Input data

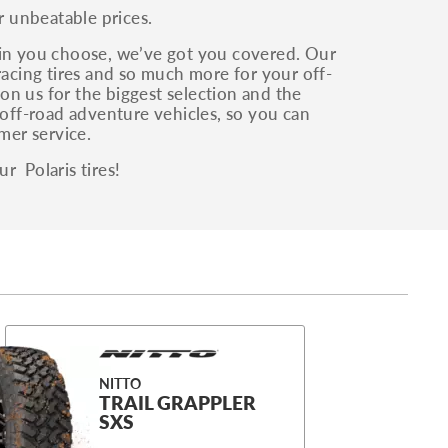
r unbeatable prices.
ain you choose, we’ve got you covered. Our
, racing tires and so much more for your off-
on us for the biggest selection and the
 off-road adventure vehicles, so you can
mer service.
r Polaris tires!
NITTO
TRAIL GRAPPLER
SXS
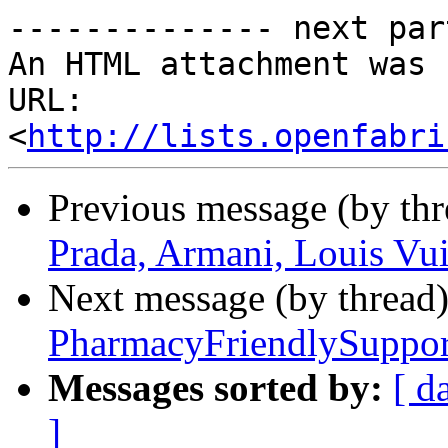
-------------- next par
An HTML attachment was 
URL: 
<
http://lists.openfabri
Previous message (by th
Prada, Armani, Louis Vui
Next message (by thread
PharmacyFriendlySuppor
Messages sorted by:
[ d
]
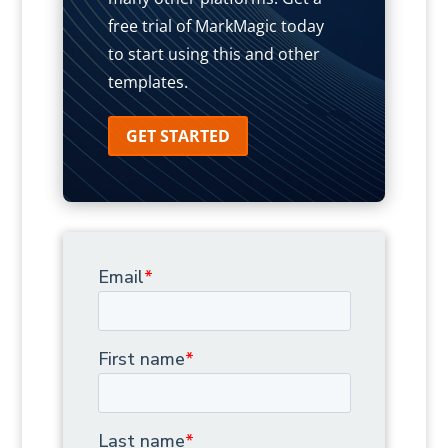
free trial of MarkMagic today
to start using this and other
templates.
GET STARTED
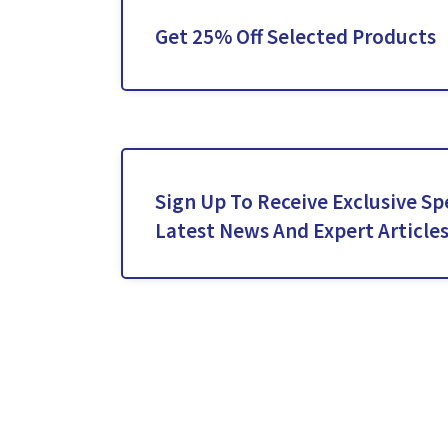
Get 25% Off Selected Products
Sign Up To Receive Exclusive Spe
Latest News And Expert Article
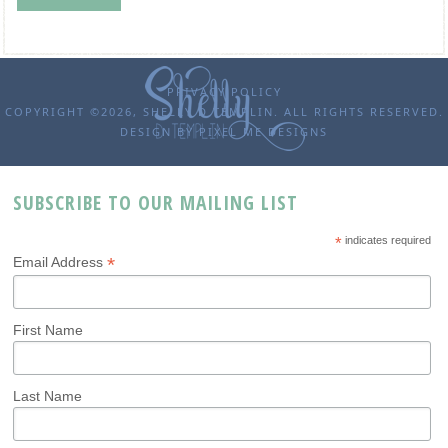
PRIVACY POLICY
COPYRIGHT ©2026, SHELLY D TEMPLIN. ALL RIGHTS RESERVED.
DESIGN BY
PIXEL ME DESIGNS
SUBSCRIBE TO OUR MAILING LIST
*
indicates required
*
Email Address
First Name
Last Name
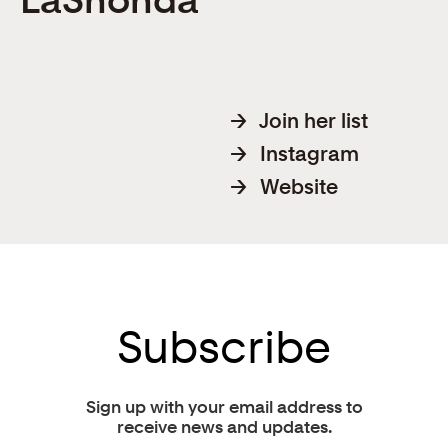
→
Join her list
→
Instagram
→
Website
Subscribe
Sign up with your email address to
receive news and updates.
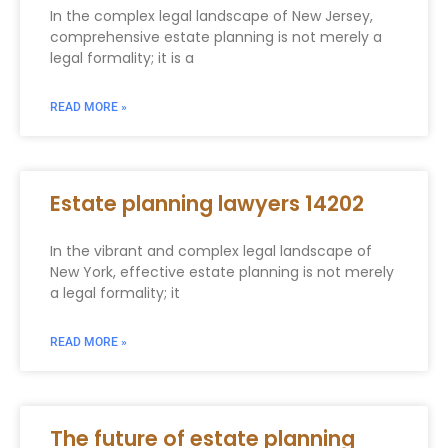
In the complex legal landscape of New Jersey,
comprehensive estate planning is not merely a
legal formality; it is a
READ MORE »
Estate planning lawyers 14202
In the vibrant and complex legal landscape of
New York, effective estate planning is not merely
a legal formality; it
READ MORE »
The future of estate planning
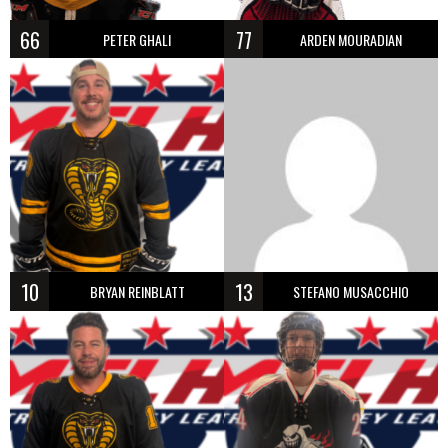
66
77
PETER GHALI
ARDEN MOURADIAN
10
13
BRYAN REINBLATT
STEFANO MUSACCHIO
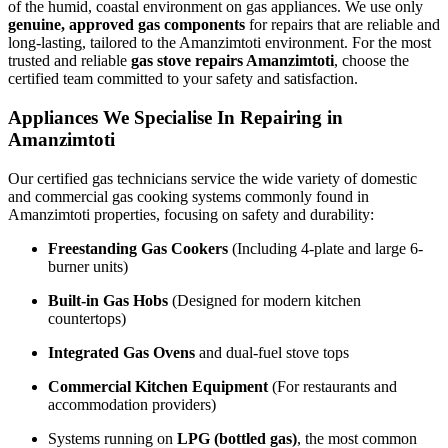
of the humid, coastal environment on gas appliances. We use only
genuine, approved gas components
for repairs that are reliable and
long-lasting, tailored to the Amanzimtoti environment. For the most
trusted and reliable
gas stove repairs Amanzimtoti
, choose the
certified team committed to your safety and satisfaction.
Appliances We Specialise In Repairing in
Amanzimtoti
Our certified gas technicians service the wide variety of domestic
and commercial gas cooking systems commonly found in
Amanzimtoti properties, focusing on safety and durability:
Freestanding Gas Cookers
(Including 4-plate and large 6-
burner units)
Built-in Gas Hobs
(Designed for modern kitchen
countertops)
Integrated Gas Ovens
and dual-fuel stove tops
Commercial Kitchen Equipment
(For restaurants and
accommodation providers)
Systems running on
LPG (bottled gas)
, the most common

Exercise directions
Output the records verbatim without pictures.

Answer section
r unbeatable prices.
ain you choose, we’ve got you covered. Our
, racing tires and so much more for your off-
on us for the biggest selection and the
 off-road adventure vehicles, so you can
mer service.
r Polaris tires!
NITTO
TRAIL GRAPPLER
SXS
-------------- next par
An HTML attachment was 
URL: 
<
http://lists.openfabri
Previous message (by th
Prada, Armani, Louis Vui
Next message (by thread
PharmacyFriendlySuppor
Messages sorted by:
[ d
]
free trial of MarkMagic today
to start using this and other
templates.
GET STARTED
Get 25% Off Selected Products
Sign Up To Receive Exclusive Spe
Latest News And Expert Article
PRIVACY POLICY
COPYRIGHT ©2026, SHELLY D TEMPLIN. ALL RIGHTS RESERVED.
DESIGN BY
PIXEL ME DESIGNS
SUBSCRIBE TO OUR MAILING LIST
*
indicates required
*
Email Address
First Name
Last Name
→
Join her list
→
Instagram
→
Website
Subscribe
Sign up with your email address to
receive news and updates.
In the complex legal landscape of New Jersey,
comprehensive estate planning is not merely a
legal formality; it is a
READ MORE »
Estate planning lawyers 14202
In the vibrant and complex legal landscape of
New York, effective estate planning is not merely
a legal formality; it
READ MORE »
The future of estate planning
66
77
PETER GHALI
ARDEN MOURADIAN
10
13
BRYAN REINBLATT
STEFANO MUSACCHIO
of the humid, coastal environment on gas appliances. We use only
genuine, approved gas components
for repairs that are reliable and
long-lasting, tailored to the Amanzimtoti environment. For the most
trusted and reliable
gas stove repairs Amanzimtoti
, choose the
certified team committed to your safety and satisfaction.
Appliances We Specialise In Repairing in
Amanzimtoti
Our certified gas technicians service the wide variety of domestic
and commercial gas cooking systems commonly found in
Amanzimtoti properties, focusing on safety and durability:
Freestanding Gas Cookers
(Including 4-plate and large 6-
burner units)
Built-in Gas Hobs
(Designed for modern kitchen
countertops)
Integrated Gas Ovens
and dual-fuel stove tops
Commercial Kitchen Equipment
(For restaurants and
accommodation providers)
Systems running on
LPG (bottled gas)
, the most common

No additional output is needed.